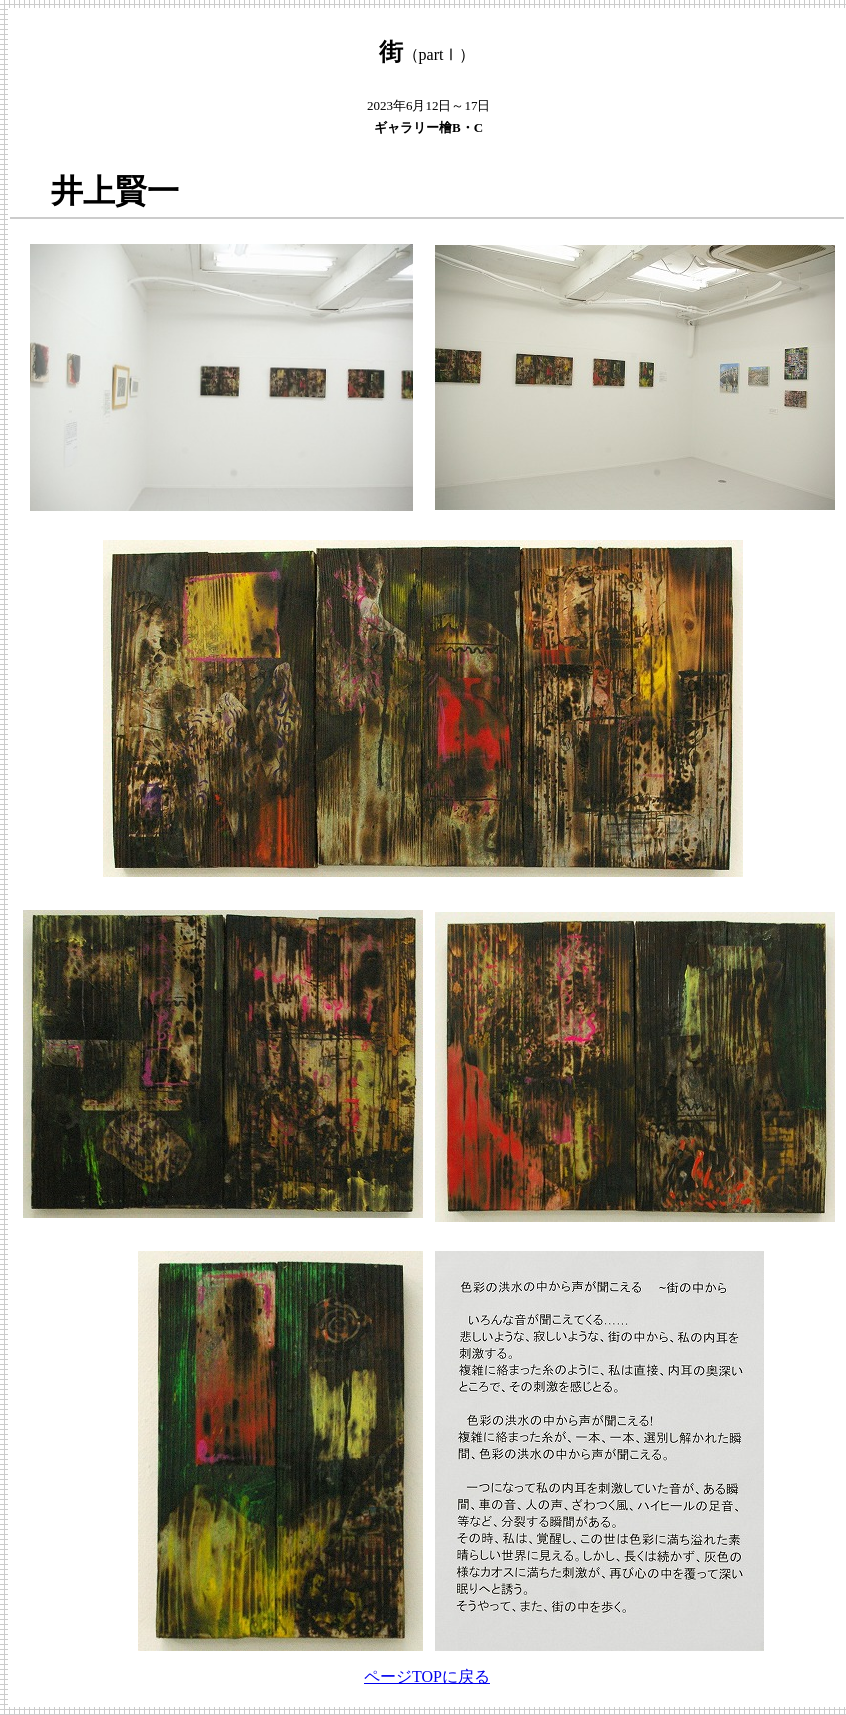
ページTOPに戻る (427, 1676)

---

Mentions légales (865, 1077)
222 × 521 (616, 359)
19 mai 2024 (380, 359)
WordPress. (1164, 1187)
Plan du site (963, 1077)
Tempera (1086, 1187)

▸ Problem statement: Set down only the lines above that fall between the line holding "222 × 521 (616, 359)" and the line holding "Tempera (1086, 1187)", inclusive, keeping each exact.

▸ Task result:
222 × 521 (616, 359)
19 mai 2024 (380, 359)
WordPress. (1164, 1187)
Plan du site (963, 1077)
Tempera (1086, 1187)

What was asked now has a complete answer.